Reproduce the entries beneath exactly, without their images.
** RECORDS PROVIDED follows **
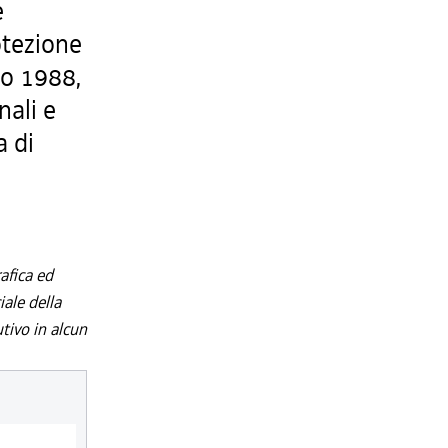
e
otezione
zo 1988,
nali e
a di
afica ed
iale della
utivo in alcun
** End of RECORDS PROVIDED **
FINISHED TASK.
e
otezione
zo 1988,
nali e
a di
afica ed
iale della
utivo in alcun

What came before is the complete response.